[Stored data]
::::
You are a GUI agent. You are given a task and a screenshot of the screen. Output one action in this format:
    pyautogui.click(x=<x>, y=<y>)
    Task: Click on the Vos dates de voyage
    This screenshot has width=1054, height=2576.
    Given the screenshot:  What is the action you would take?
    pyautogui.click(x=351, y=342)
::::
> Task item
The records above should be repeated in full, exactly as given.

> Task output
You are a GUI agent. You are given a task and a screenshot of the screen. Output one action in this format:
    pyautogui.click(x=<x>, y=<y>)
    Task: Click on the Vos dates de voyage
    This screenshot has width=1054, height=2576.
    Given the screenshot:  What is the action you would take?
    pyautogui.click(x=351, y=342)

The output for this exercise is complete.